When September gets here, most parents consider that their kids’ swimming season is done. They may think that there isn’t much in the way of opportunities for swimming until next spring or summer.
But you know that isn’t the way it has to be!
It’s transition time and all of your summer swimmers’ parents should know every opportunity you’re your school offers for them to continue swimming – and why it is important for them to do so.
Besides the fact that it provides a great energy outlet, exercise opportunity and enhances learning aptitudes and boosts the health for children, there three messages that are critical for the parents of your swimmers to know about their kid’s continued participation in swimming.
Continuing to Learn Requires Repetition
Improving swimming skills requires that kids do them over and over again. Learning some skills this summer and then dropping out until next spring puts your kid behind the swimmers who swim year round – even if they don’t move up a swimming class level during the winter. This is because the body needs a reminder to get going on its previously learned skills. It requires a refresher period so that its muscle memory comes back and it will allow the kid to success move on to a new more advanced skill. The kids who don’t experience a gap in their swimming are ready for new skills and move ahead while their seasonal swimming friends are back-tracking.
Regardless of the Weather
Swimming can take place at local swim schools anytime – no matter what the weather is doing outside. This means swimming is an option regardless of where your school is located too. Even in the coldest climates, a warm indoor facility provides an inviting and healthy place for kids to exercise, have fun and learn. Because of the ability to swim anytime, children can learn quickly at a young age in a supervised and regulated environment. They often come alive and become adept in ways that they’re not able to do in other activities.
A Lifelong Skill
Swimming isn’t just something that’s fun to do or even something that can wear a little excess weight away. It’s a skill that can keep kids safe in the water for the rest of their lives. In fact, unlike many other children’s activities and sports, they can swim all through their adulthood and golden years. Research from the Centers for Disease Control have found that children who participate in lessons are 88% less likely to drown. No other recreational children’s activity can make such a claim. While all have their amazing pluses, none is a lifesaving skill for every single person on the planet.

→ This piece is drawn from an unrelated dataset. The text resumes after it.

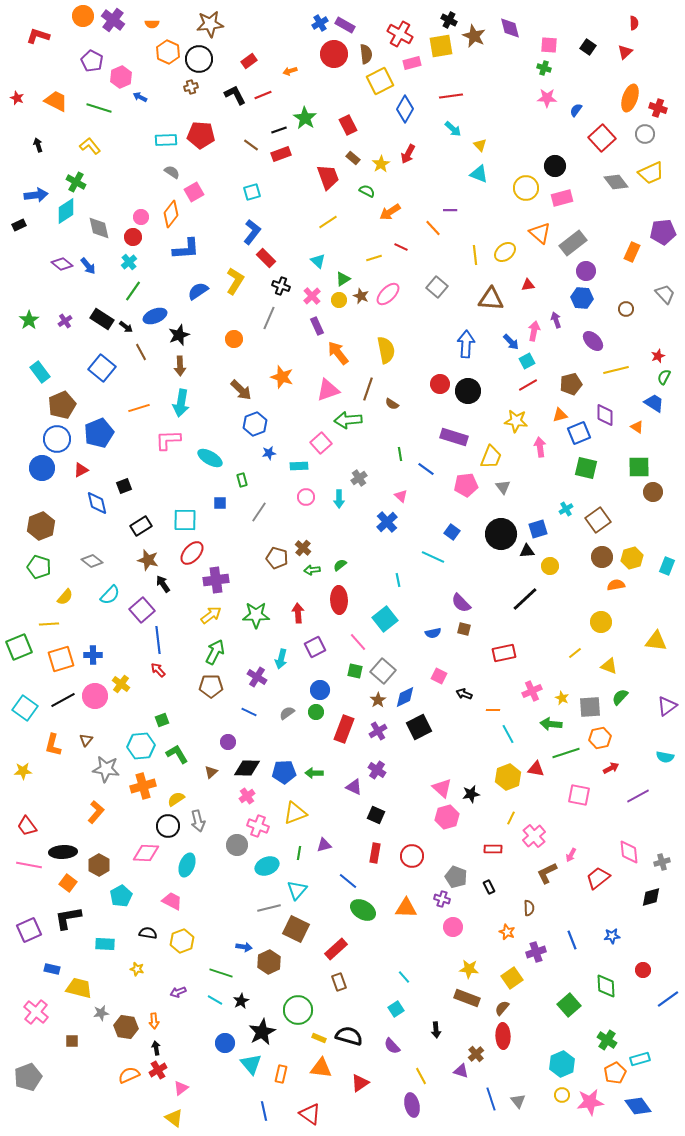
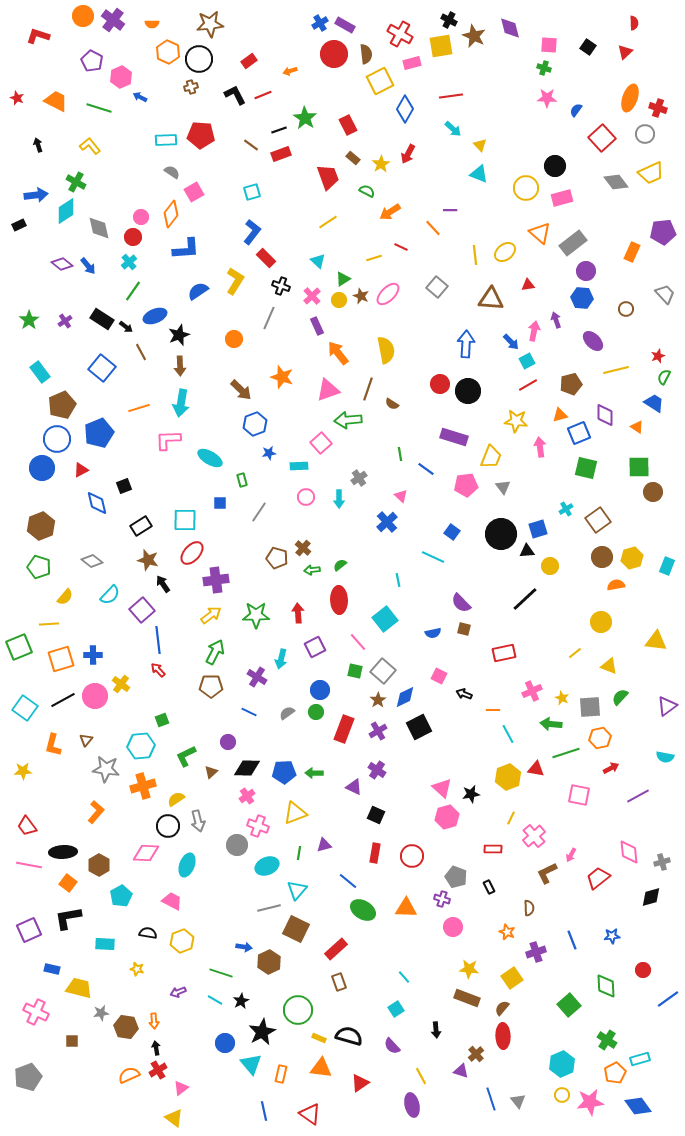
green L-shape at (177, 754): moved 9 px right, 2 px down; rotated 85 degrees counterclockwise
pink cross at (36, 1012): rotated 15 degrees counterclockwise
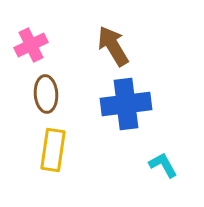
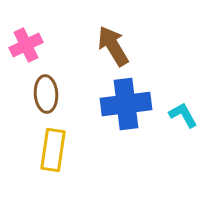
pink cross: moved 5 px left
cyan L-shape: moved 20 px right, 50 px up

Your school’s “summer” parents may be tempted to put their kids in other activities besides swimming since summer is over but remind them that young swimmers can better handle themselves around water when they aren’t seasonal swimmers. The importance of becoming a strong swimmer as a child is critical to their safety as they visit friends with pools, vacation near water, attend camp or just visit a state park. Water is all around us and – even if parents are close by – they cannot swim for their kid if they fall in the water or get in a crisis situation while they are swimming. That’s why it is the parents’ responsibility to make sure that their kids can be safe. You can help them do that.